__Data for processing__:
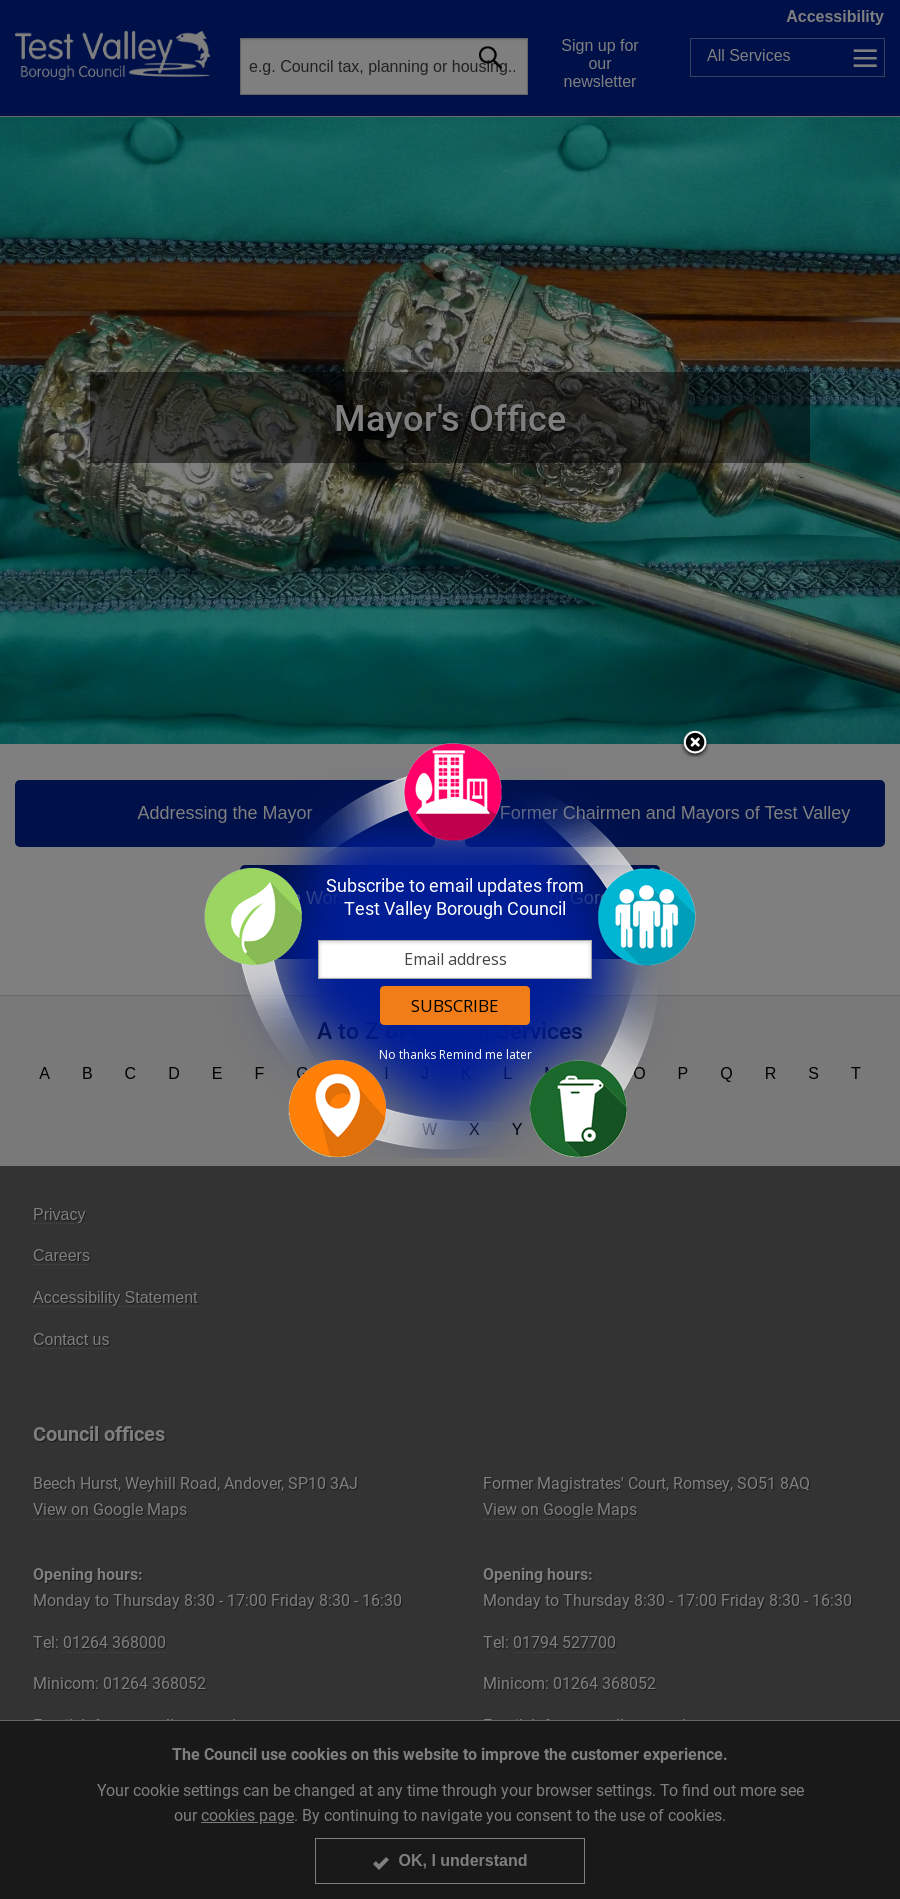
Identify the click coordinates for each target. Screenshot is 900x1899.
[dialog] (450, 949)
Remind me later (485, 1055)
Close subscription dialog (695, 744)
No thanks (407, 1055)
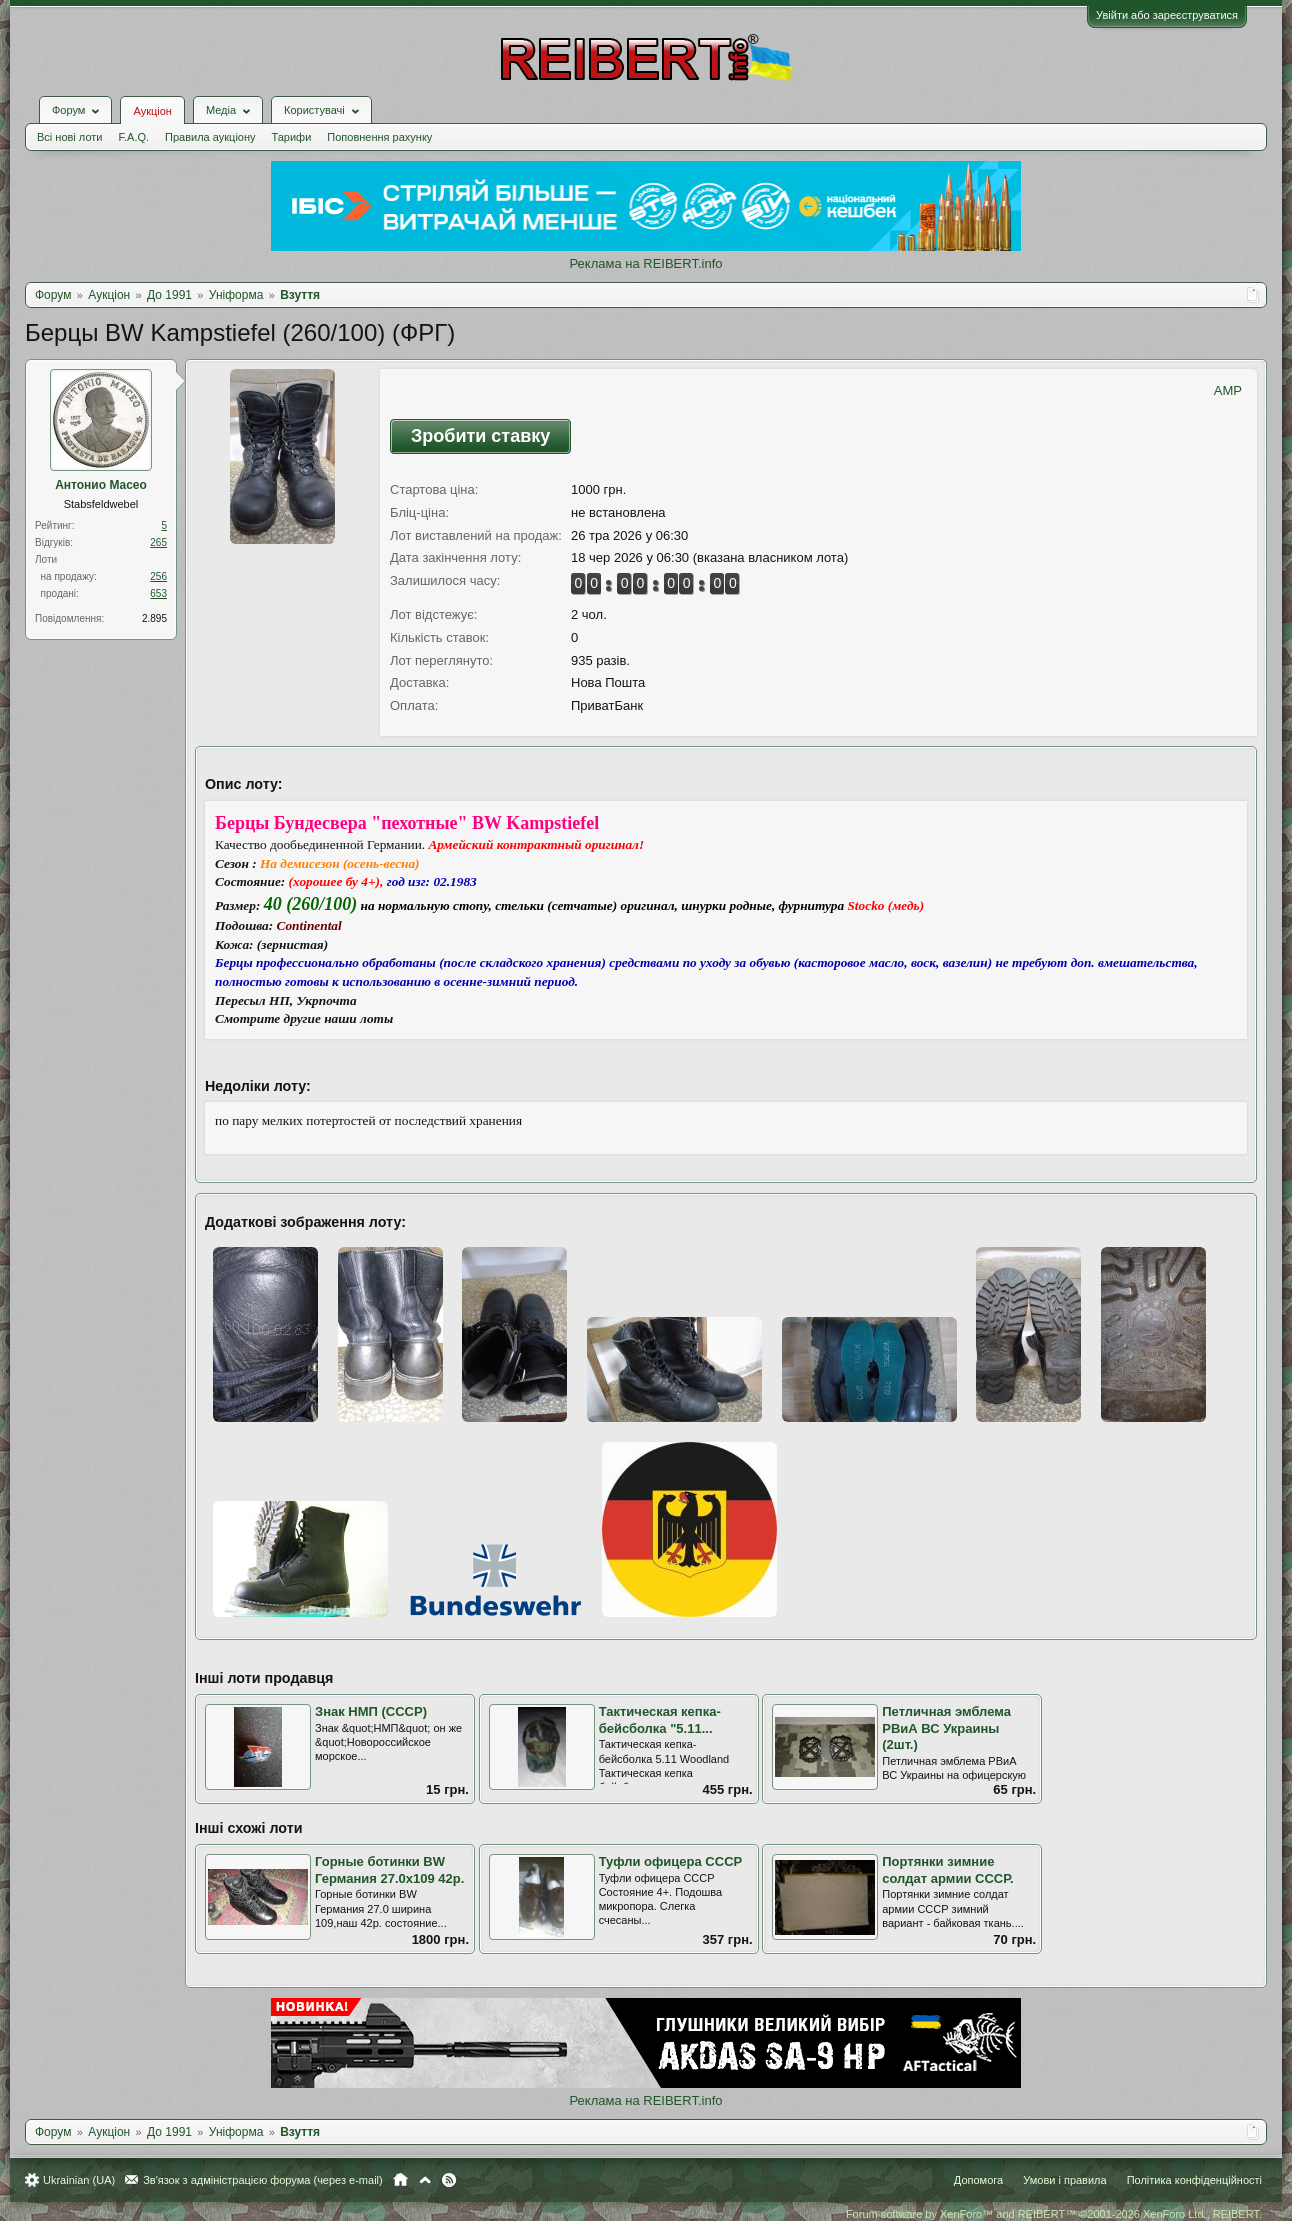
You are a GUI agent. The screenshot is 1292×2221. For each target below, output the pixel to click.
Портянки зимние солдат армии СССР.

...

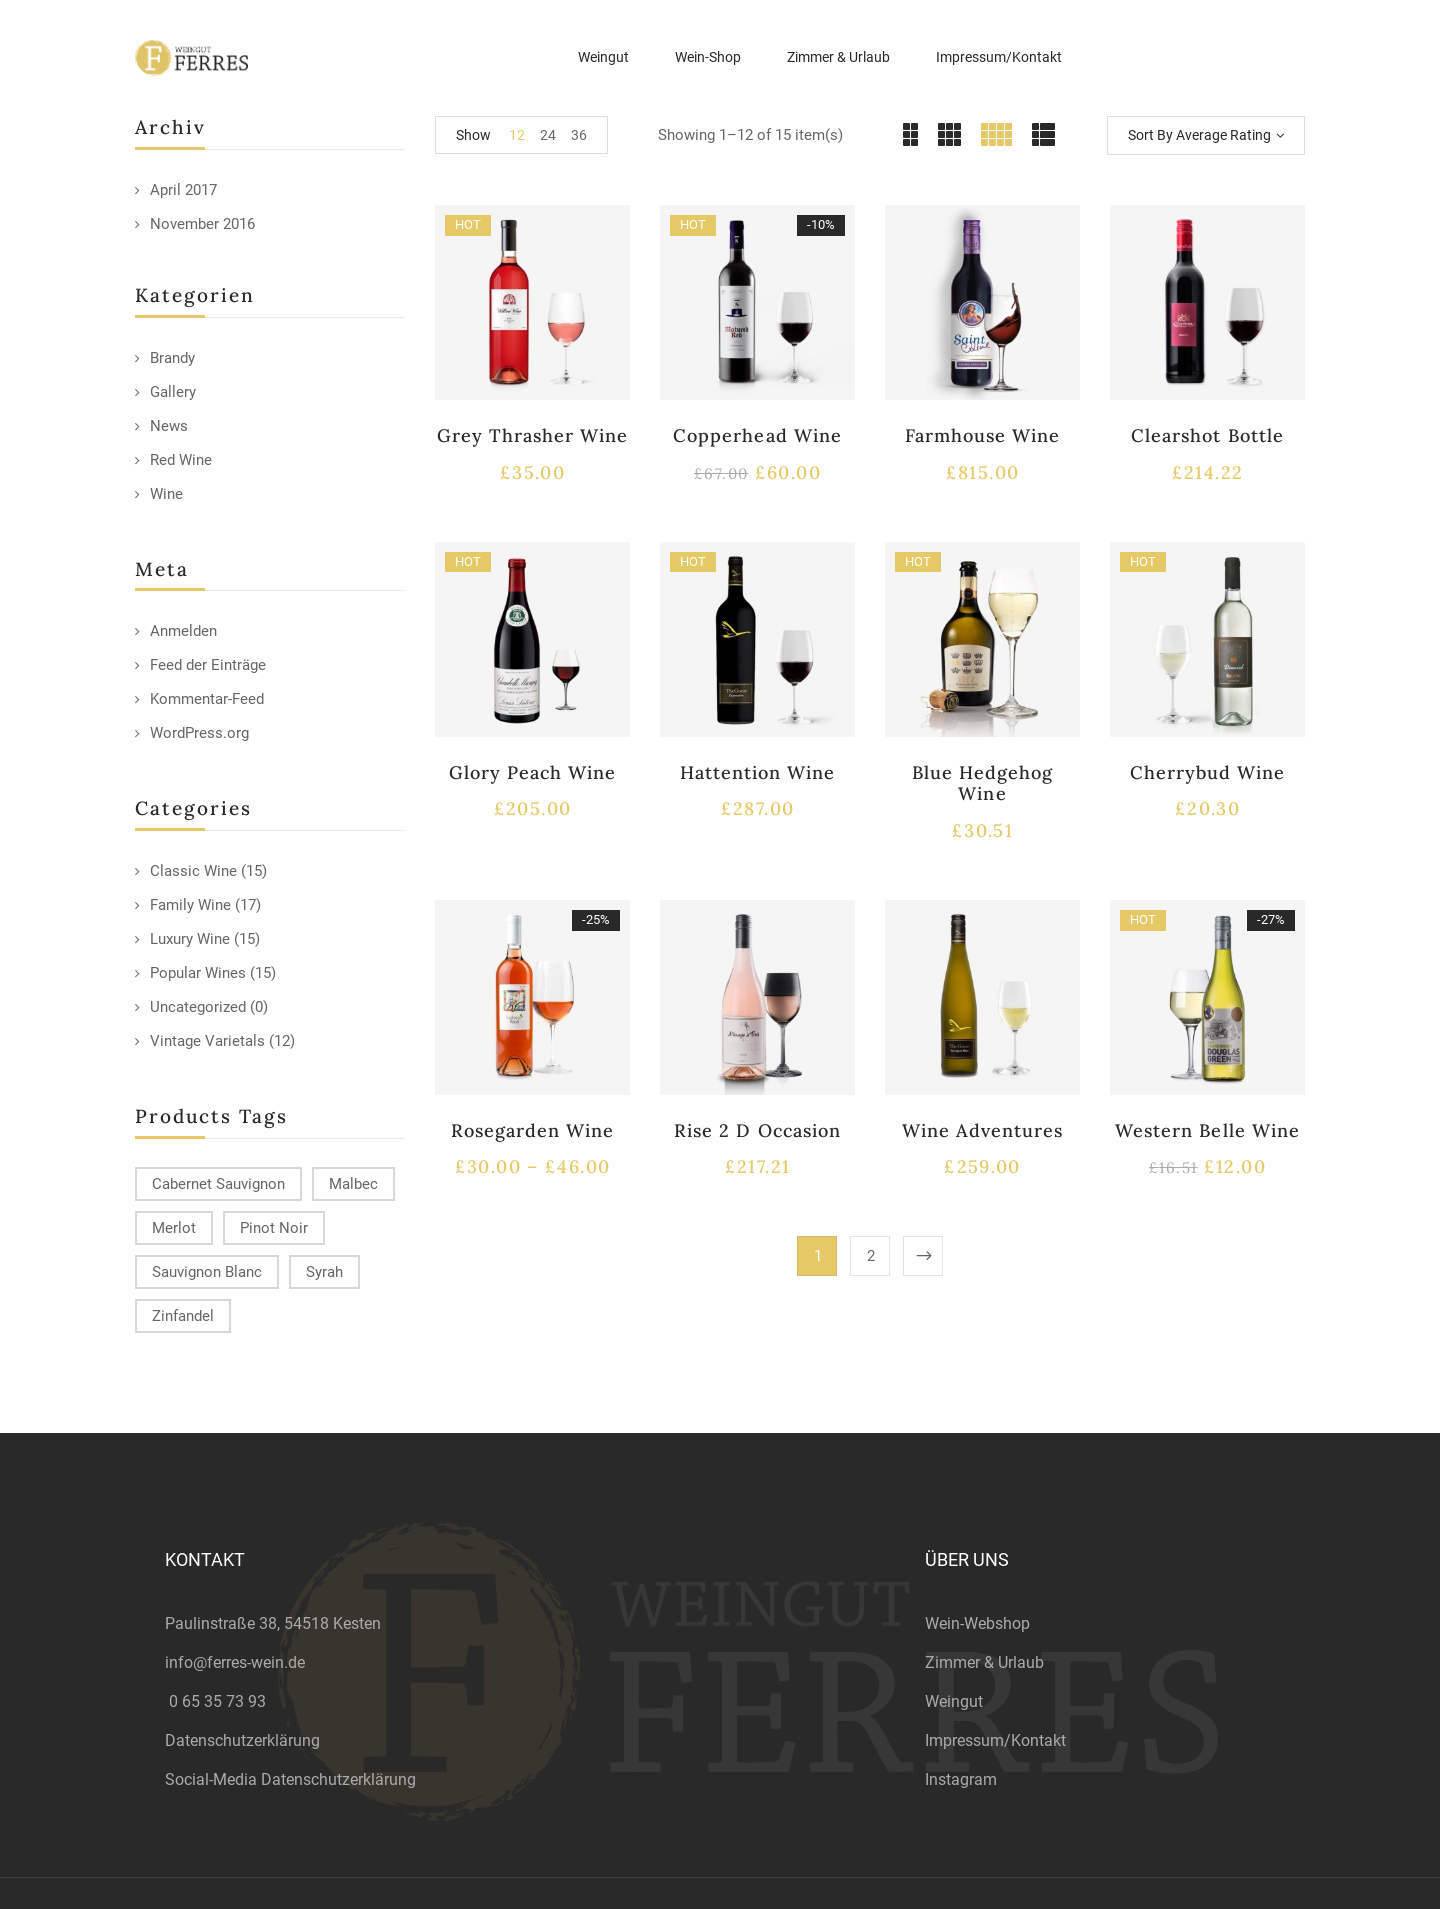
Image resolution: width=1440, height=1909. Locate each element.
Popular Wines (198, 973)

...

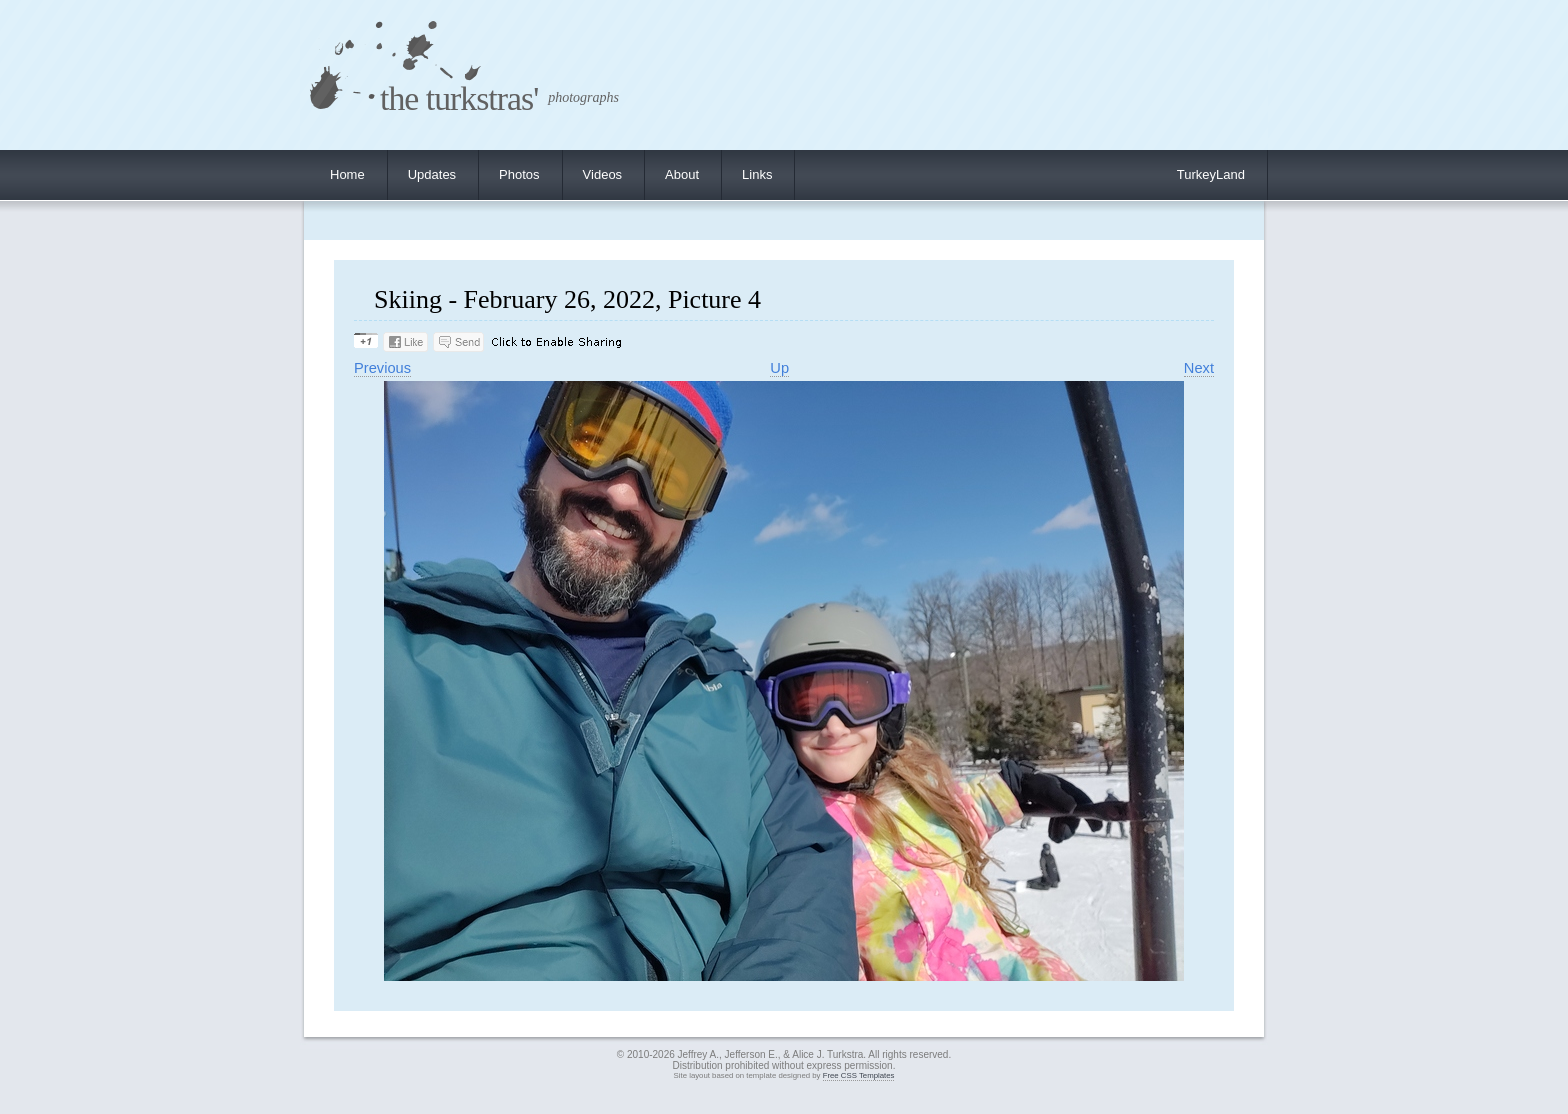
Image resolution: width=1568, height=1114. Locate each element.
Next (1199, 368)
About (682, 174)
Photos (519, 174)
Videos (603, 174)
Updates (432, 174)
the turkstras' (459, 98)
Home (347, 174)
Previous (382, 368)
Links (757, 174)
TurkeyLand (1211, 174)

__What to produce__: Look for the string "Locate" in the data above and return every line that has it.

__Solution to the exercise__:
Image resolution: width=1440, height=1909. Locate each element.
Image resolution: width=1568, height=1114. Locate each element.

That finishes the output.